Utilising caching for less volatile data can significantly enhance application performance and reduce database load. By storing frequently accessed data in memory (redis), applications can quickly retrieve this information without repeated queries to the database. This is particularly beneficial for data that doesn’t change often, such as configuration settings or reference data, as it minimises the need for database round trips. 

Implementing caching strategies, such as using in-memory data stores like Redis or Memcached, ensures that the application runs more efficiently while maintaining data consistency.

Lazy Loading (Applicable to JPA or similar frameworks)

Using eager loading means that all the tables joined or mapped at the application level are fully fetched whenever the parent table is queried. While this can be convenient, it often leads to increased query execution time and unnecessary memory consumption. By retrieving large datasets upfront, eager loading can strain system resources and slow down performance, especially when only a subset of the data is needed.

Instead, employing lazy loading or deferred loading strategies allows for more efficient data retrieval by fetching only the necessary information on demand. Lazy loading defers the loading of related entities until they are explicitly accessed, which significantly reduces initial query time and memory consumption, as only essential data is loaded into memory.

Reference – https://www.baeldung.com/hibernate-lazy-eager-loading

Key-based pagination instead of offset-based: A Faster Alternative

Key-based pagination is a more efficient way of navigating through large datasets than traditional offset-based pagination. In offset-based pagination, queries retrieve records by skipping a specified number of entries, which can lead to performance issues as the dataset grows larger. Each time a user requests a different page, the database must scan through the skipped rows, resulting in increased query execution time and resource consumption.

In contrast, key-based pagination uses a unique identifier, such as a primary key, to mark the starting point for fetching the next set of records. This method allows the database to access the required records directly without scanning through all previous entries, significantly improving performance, especially in large datasets. Key-based pagination is more efficient because it avoids the overhead associated with calculating offsets, making it ideal for applications that require rapid and responsive data retrieval. Additionally, it provides a smoother user experience, as users can quickly navigate through large lists without noticeable delays.

Simple example showing key-based pagination using Hibernate

All these strategies contribute significantly to scaling the system and addressing issues related to high CPU usage. By optimizing data retrieval through methods like lazy loading, deferred loading, and key-based pagination, we reduce the computational overhead on the database and minimize resource consumption. These optimisations not only improve response times but also allow the system to handle larger volumes of data more efficiently. As a result, the overall load on the CPU is alleviated, leading to enhanced performance and the ability to support more concurrent users without degradation in speed or efficiency. Implementing these strategies fosters a more robust architecture, ensuring that the system remains responsive and capable of scaling to meet increasing demands.

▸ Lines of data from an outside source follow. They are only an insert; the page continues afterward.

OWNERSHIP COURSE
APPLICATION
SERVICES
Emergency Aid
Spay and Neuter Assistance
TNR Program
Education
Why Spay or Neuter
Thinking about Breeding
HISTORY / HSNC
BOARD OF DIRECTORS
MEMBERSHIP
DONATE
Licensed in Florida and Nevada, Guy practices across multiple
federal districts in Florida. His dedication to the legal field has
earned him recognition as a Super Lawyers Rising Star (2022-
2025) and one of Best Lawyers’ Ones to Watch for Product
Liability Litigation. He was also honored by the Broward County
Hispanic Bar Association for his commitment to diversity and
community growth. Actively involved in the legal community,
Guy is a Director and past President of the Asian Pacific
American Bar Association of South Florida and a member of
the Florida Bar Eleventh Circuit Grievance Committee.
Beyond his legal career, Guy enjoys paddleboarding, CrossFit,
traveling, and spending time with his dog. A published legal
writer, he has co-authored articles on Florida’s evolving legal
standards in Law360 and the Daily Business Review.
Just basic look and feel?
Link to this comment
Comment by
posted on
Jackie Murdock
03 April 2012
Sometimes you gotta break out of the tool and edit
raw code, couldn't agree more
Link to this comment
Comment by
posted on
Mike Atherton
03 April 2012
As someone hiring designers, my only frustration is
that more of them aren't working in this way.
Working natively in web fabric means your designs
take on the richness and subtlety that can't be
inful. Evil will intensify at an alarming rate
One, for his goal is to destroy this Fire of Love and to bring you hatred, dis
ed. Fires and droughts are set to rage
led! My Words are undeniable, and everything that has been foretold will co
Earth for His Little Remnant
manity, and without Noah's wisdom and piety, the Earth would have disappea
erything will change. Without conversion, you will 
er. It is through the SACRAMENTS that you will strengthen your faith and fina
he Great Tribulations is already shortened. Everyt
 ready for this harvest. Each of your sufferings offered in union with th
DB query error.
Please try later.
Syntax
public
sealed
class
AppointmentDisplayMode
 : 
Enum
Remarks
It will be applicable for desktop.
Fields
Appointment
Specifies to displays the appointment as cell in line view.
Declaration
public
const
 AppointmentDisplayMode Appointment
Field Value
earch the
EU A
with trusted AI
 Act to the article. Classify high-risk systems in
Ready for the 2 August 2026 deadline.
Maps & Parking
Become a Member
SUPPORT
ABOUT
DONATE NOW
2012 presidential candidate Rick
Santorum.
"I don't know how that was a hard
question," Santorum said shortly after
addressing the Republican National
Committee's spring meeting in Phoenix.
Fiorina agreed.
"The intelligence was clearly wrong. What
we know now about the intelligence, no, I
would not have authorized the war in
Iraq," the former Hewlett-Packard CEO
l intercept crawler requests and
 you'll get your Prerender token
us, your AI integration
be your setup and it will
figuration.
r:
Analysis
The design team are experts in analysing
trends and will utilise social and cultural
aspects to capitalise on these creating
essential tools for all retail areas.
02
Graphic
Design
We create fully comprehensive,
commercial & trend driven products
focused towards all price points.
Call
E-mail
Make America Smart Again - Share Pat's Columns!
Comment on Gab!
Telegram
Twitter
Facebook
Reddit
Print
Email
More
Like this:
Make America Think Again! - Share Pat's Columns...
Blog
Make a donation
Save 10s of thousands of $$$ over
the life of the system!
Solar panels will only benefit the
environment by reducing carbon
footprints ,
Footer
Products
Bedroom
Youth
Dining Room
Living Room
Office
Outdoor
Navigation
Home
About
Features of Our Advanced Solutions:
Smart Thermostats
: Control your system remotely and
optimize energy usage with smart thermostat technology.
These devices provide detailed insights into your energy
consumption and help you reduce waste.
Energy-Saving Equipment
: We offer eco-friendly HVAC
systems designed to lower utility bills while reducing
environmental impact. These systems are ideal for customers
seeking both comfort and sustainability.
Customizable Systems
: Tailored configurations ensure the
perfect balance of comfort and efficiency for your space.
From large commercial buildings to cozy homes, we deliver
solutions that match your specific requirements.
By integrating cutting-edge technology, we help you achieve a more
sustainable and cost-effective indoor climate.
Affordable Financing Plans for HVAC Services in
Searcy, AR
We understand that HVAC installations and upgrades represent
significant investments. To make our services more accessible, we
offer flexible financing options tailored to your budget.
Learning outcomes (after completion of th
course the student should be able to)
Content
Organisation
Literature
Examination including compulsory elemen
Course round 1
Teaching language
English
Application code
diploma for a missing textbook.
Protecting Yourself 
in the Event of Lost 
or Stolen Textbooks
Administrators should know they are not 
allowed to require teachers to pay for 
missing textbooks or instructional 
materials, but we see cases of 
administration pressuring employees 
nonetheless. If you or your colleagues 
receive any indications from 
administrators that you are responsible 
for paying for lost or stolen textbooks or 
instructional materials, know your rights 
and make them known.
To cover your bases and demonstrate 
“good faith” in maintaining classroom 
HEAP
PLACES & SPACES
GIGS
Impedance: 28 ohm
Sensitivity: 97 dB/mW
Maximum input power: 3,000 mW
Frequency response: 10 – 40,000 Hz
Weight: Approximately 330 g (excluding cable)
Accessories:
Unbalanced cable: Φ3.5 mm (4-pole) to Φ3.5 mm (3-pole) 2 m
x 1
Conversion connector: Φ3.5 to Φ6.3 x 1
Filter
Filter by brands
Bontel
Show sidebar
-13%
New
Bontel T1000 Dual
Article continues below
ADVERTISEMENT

Conclusion: Scaling Your System with Optimised Queries

By adopting these strategies, we significantly reduced CPU load and improved the scalability of our system. Optimising data retrieval through techniques like deferred joins, lazy loading, and key-based pagination helped us alleviate the burden on the CPU and the database, ensuring that your application remains responsive and efficient under growing demands.

Investing in query optimisation not only enhanced performance but also future-proofed our application as user numbers and data volumes continue to rise.

With these optimisations in place, you can rest easy knowing that your MySQL-powered application is ready to handle whatever load comes its way.